» Directions for this task: Filter the entries for the word "wykład". Copy each line that has it.
++++ Source information ++++
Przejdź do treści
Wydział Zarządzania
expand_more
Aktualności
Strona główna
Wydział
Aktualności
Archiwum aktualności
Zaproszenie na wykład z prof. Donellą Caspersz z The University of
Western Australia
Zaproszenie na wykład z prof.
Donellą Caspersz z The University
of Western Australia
++++
» Reply to the task:
Zaproszenie na wykład z prof. Donellą Caspersz z The University of
Zaproszenie na wykład z prof.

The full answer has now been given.